According to the experts …

Andrew Yang is a different kind of political candidate. He has not held political office, is not highly partisan, and has proposed a number of entrepreneurial policy ideas. He even dresses differently than other politicians. Yang often shows up at campaign rallies sans tie, sporting a “MATH” lapel pin, and proudly telling the crowd that “MATH” means “Make America Think Harder.”

One of the bright spots for the Yang campaign is how well young people, a portion of the electorate that is often turned off by politics, are responding to his candidacy. According to a recent Morning Consult weekly tracking poll, 74 percent of Yang supporters are between the ages of 18 and 44. As a point of comparison, the polling leader in South Carolina, Joe Biden, only draws 29 percent of his support from this age group. These same data show that Yang polls very well among male voters and Asian-American voters.

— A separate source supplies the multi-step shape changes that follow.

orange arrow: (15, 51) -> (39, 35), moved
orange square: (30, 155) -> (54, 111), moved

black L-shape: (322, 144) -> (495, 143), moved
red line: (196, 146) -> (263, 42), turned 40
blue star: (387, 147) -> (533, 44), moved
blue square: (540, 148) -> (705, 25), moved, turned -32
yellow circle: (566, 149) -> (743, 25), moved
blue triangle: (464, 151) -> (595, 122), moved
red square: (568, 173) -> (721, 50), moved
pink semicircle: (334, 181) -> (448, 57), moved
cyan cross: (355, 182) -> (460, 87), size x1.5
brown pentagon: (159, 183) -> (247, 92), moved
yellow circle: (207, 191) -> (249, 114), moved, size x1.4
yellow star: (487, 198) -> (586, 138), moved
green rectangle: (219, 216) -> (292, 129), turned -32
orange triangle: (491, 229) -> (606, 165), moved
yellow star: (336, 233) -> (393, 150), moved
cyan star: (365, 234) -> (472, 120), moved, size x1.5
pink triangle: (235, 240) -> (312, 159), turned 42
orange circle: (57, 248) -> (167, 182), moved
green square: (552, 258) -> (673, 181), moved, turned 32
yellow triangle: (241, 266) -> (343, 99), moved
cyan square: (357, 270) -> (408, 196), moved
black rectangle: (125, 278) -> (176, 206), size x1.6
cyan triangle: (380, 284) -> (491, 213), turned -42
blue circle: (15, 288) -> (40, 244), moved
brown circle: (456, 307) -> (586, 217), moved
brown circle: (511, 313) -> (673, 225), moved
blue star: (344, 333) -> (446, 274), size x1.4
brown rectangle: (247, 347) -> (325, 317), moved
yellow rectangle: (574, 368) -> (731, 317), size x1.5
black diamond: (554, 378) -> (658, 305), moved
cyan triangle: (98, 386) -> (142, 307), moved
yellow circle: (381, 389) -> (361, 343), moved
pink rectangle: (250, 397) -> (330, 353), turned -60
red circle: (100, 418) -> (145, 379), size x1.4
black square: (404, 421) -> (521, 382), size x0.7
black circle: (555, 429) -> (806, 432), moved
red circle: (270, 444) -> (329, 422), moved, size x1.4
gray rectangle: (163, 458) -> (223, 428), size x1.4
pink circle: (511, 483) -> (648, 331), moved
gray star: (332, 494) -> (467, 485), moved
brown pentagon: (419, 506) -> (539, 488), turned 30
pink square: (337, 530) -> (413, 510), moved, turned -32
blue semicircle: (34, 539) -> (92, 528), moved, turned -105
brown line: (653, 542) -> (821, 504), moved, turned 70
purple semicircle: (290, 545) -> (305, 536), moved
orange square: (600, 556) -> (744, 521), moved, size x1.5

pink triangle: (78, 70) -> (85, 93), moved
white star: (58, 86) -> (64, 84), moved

Another positive feature of the Yang campaign is his innovative approach to public policy. Throughout the campaign, Yang has introduced creative ideas for addressing some of our country’s most pressing problems. The most well-known is his “Freedom Dividend” proposal, an initiative that would provide $1,000 a month in universal basic income to every adult in the United States.

Despite his loyal following, known as the “Yang Gang,” he is unlikely to win the South Carolina primary. According to recent polling, Yang is supported by about 2 percent of the state’s Democratic primary voters.

One challenge for Yang is his lack of political endorsements. In our book about the South Carolina primary, First in the South: Why South Carolina’s Presidential Primary Matters, we discovered the importance of endorsements from key political figures in the Palmetto State. These endorsements are a key part of the “invisible primary,” and signal a candidate’s viability and broader base of support.

Perhaps most importantly, there is little evidence that Yang’s message is resonating with African-American voters. Based on a recent national poll of black Democrats, Yang was the preferred candidate for only 3 percent of respondents. This lack of support among African-American voters makes winning the South Carolina primary virtually impossible. As we discuss in our book, black voters make up over 60 percent of the state’s primary electorate.

Jordan Ragusa and Gibbs Knotts are political science professors at the College of Charleston. They recently published First in the South: Why South Carolina’s Presidential Primary Matters (USC Press, 2019).